Extract the records below word for word and ignore the images.
── Records shown
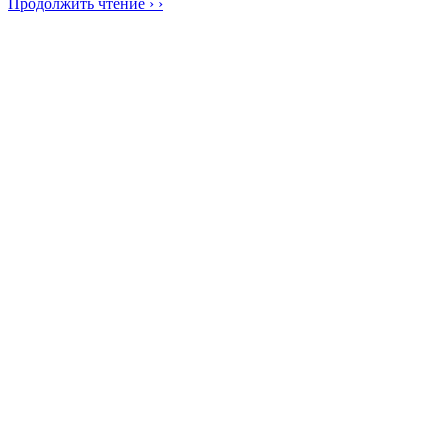
Продолжить чтение › ›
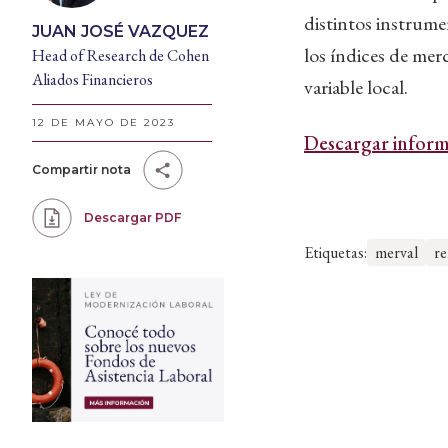
distintos instrume
JUAN JOSÉ VAZQUEZ
los índices de mer
Head of Research de Cohen
Aliados Financieros
variable local.
12 DE MAYO DE 2023
Descargar inform
Compartir nota
Descargar PDF
Etiquetas:
merval
re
────
Problem solution:
Продолжить чтение › ›
distintos instrume
JUAN JOSÉ VAZQUEZ
los índices de mer
Head of Research de Cohen
Aliados Financieros
variable local.
12 DE MAYO DE 2023
Descargar inform
Compartir nota
Descargar PDF
Etiquetas:
merval
re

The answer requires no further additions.